-- The data follows --

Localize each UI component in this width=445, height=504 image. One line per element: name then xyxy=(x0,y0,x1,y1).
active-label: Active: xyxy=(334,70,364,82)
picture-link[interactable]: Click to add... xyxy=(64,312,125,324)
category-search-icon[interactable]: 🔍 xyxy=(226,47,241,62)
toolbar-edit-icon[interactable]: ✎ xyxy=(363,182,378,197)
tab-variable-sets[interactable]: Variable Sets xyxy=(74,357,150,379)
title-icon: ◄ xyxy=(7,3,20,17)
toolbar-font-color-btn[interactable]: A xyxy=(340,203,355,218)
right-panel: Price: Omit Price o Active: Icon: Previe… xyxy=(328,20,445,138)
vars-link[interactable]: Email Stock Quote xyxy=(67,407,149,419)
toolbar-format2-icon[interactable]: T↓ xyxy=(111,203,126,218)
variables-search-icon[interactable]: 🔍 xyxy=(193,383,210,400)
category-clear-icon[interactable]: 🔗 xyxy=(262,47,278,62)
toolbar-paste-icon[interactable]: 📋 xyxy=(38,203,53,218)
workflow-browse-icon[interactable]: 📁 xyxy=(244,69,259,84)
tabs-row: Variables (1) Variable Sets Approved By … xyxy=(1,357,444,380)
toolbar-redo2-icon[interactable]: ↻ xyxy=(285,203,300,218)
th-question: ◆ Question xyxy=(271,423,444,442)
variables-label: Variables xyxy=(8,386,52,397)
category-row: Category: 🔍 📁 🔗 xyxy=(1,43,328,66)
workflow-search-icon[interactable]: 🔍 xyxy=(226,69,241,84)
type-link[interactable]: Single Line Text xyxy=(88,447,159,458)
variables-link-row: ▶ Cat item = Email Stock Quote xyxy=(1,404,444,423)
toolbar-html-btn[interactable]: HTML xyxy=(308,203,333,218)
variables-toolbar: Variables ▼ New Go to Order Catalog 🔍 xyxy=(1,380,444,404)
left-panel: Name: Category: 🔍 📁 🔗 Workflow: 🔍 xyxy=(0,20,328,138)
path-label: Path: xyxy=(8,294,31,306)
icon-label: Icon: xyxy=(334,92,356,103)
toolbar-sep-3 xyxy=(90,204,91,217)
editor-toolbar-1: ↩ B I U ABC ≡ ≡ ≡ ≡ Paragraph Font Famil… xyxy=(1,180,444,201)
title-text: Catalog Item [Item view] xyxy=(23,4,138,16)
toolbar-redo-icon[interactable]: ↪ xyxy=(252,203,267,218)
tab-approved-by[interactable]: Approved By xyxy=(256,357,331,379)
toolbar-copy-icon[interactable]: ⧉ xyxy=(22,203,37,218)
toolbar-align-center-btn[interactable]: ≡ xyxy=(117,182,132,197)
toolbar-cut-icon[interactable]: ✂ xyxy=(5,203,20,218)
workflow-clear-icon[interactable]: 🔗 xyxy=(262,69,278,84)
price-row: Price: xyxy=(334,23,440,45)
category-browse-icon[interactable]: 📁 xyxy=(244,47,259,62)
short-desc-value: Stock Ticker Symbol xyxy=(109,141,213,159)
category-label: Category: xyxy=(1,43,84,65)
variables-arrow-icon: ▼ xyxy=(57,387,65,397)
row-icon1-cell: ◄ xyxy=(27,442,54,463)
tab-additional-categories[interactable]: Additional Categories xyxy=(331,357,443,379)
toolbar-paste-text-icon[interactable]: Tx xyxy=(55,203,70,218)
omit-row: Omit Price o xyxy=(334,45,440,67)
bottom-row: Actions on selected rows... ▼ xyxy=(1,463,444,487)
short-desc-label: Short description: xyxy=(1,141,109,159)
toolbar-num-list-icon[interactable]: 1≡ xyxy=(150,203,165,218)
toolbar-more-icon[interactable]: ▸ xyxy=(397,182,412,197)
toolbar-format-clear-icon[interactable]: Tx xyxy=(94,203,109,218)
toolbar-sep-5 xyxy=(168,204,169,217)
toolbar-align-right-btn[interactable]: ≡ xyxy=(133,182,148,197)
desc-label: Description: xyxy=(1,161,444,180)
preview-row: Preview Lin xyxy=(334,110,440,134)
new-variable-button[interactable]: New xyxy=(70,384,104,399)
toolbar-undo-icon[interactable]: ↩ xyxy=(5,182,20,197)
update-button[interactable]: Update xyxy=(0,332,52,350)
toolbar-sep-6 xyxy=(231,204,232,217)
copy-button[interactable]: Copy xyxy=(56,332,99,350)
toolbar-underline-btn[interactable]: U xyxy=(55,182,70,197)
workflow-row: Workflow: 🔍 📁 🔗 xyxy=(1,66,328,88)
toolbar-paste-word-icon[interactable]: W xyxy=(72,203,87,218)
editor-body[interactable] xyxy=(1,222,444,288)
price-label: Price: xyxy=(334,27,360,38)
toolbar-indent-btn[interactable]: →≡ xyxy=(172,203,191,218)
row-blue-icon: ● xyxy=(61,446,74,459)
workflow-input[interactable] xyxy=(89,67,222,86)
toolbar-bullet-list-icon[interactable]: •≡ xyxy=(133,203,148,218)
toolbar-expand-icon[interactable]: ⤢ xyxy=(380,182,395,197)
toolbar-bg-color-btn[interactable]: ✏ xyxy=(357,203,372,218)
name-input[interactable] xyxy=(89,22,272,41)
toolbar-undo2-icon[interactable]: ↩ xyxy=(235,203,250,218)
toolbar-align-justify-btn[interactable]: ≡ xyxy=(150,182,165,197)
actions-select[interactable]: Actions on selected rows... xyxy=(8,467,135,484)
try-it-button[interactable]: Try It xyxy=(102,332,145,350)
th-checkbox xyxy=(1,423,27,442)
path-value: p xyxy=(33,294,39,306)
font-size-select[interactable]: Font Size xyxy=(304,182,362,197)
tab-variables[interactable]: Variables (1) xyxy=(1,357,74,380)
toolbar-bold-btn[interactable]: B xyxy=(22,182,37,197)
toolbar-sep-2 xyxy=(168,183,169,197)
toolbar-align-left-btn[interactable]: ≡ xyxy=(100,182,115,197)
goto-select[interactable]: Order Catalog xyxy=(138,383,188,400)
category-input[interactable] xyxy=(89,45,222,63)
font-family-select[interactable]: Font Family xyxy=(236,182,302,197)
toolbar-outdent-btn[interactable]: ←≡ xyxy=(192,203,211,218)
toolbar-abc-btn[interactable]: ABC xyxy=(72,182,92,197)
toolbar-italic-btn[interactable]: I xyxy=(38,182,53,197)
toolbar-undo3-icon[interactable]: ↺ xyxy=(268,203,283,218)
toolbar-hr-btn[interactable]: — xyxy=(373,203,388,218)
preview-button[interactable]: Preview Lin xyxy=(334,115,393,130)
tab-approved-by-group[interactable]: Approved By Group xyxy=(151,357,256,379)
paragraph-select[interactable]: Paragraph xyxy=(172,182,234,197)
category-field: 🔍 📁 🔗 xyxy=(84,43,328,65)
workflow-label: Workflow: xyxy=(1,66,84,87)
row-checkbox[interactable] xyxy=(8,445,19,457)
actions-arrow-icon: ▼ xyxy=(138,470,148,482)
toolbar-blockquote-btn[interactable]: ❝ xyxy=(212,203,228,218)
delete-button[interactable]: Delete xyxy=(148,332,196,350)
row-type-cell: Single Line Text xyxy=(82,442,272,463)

-- The data concluded --
-- The data follows --

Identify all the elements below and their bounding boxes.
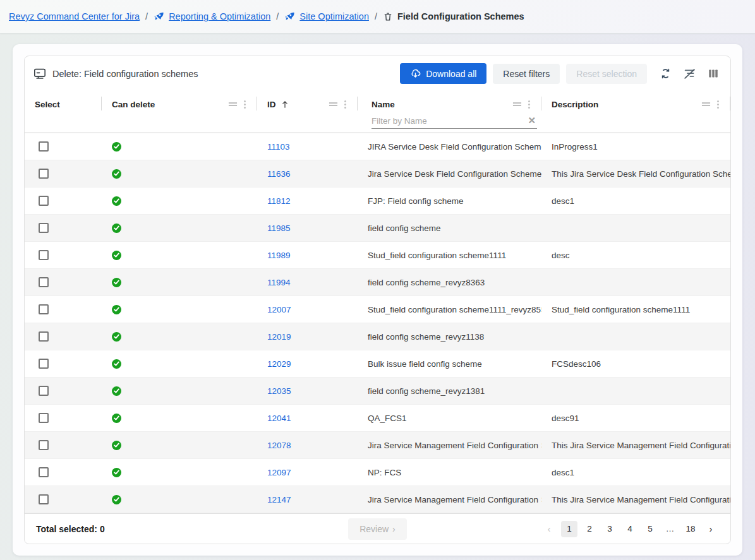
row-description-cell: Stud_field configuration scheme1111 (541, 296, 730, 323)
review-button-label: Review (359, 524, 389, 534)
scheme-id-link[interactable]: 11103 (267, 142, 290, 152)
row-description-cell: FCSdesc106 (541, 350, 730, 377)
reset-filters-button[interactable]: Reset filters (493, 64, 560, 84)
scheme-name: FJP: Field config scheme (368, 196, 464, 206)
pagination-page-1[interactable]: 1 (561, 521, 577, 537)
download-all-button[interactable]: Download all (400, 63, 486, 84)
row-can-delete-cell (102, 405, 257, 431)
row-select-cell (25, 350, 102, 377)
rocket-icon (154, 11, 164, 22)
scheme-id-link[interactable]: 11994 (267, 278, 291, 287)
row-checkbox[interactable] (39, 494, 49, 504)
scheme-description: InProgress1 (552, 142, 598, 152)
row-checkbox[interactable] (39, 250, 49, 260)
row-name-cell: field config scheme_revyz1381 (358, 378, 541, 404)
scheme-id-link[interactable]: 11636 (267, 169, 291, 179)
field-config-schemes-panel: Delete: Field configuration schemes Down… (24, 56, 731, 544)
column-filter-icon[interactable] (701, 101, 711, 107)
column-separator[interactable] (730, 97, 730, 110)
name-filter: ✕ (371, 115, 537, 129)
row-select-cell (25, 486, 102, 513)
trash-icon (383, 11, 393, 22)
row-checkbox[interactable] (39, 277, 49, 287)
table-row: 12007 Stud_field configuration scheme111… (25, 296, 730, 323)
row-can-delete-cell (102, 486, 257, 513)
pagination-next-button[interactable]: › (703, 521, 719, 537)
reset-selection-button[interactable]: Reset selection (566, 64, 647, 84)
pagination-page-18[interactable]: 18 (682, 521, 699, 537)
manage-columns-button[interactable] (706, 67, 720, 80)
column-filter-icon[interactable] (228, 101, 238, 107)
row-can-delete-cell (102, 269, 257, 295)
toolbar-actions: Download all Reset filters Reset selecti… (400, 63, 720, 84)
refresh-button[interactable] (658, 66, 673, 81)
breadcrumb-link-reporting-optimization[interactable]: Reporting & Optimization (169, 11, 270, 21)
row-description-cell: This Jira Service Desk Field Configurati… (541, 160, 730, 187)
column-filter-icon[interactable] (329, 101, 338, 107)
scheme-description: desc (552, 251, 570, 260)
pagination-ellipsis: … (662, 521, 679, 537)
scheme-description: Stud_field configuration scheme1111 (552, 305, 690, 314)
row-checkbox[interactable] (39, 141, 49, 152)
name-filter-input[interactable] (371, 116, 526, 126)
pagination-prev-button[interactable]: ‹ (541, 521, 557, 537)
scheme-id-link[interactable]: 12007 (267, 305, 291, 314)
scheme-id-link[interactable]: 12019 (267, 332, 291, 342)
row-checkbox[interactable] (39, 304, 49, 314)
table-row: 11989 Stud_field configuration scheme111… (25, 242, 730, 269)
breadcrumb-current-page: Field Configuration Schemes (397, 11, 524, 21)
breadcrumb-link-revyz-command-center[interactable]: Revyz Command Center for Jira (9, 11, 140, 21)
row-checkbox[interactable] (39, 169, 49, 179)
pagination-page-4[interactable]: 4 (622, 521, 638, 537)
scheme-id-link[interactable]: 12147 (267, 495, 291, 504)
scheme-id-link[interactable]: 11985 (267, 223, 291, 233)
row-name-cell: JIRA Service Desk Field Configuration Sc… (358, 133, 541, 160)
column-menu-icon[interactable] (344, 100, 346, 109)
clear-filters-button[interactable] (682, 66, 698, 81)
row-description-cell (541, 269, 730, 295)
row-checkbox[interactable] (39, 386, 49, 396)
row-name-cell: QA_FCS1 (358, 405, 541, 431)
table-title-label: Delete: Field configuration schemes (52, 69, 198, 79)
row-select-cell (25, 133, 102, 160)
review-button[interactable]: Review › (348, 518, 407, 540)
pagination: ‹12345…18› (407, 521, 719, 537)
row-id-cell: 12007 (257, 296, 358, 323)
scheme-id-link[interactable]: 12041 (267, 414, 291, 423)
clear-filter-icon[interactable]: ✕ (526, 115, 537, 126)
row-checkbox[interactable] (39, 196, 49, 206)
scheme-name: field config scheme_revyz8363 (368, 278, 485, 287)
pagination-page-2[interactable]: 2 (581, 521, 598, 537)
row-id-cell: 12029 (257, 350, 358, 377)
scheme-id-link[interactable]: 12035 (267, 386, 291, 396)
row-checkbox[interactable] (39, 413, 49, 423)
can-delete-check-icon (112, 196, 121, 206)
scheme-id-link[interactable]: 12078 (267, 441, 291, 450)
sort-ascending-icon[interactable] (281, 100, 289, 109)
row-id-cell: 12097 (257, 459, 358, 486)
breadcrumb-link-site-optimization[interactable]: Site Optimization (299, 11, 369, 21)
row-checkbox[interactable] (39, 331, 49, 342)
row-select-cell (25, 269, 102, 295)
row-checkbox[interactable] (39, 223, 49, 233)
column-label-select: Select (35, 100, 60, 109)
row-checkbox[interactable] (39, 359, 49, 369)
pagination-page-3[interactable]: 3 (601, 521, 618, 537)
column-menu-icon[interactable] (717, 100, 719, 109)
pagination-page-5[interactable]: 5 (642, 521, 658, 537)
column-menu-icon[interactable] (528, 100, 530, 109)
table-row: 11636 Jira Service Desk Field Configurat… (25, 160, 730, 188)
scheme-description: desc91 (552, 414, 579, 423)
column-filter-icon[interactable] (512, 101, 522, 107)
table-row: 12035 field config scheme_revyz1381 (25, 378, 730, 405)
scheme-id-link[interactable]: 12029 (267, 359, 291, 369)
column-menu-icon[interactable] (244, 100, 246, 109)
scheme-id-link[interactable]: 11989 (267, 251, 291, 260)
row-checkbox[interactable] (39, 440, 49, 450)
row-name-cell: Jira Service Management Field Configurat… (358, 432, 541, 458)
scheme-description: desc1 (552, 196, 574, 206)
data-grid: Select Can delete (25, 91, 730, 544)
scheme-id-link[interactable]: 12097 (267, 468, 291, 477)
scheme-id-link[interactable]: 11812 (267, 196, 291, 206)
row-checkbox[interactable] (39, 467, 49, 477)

-- The data concluded --

Search the data above for the word "page", then gather each line in which it appears.

pagination-page-1[interactable]: 1 (561, 521, 577, 537)
pagination-page-18[interactable]: 18 (682, 521, 699, 537)
breadcrumb-current-page: Field Configuration Schemes (397, 11, 524, 21)
pagination-page-4[interactable]: 4 (622, 521, 638, 537)
pagination-page-2[interactable]: 2 (581, 521, 598, 537)
pagination-page-3[interactable]: 3 (601, 521, 618, 537)
pagination-page-5[interactable]: 5 (642, 521, 658, 537)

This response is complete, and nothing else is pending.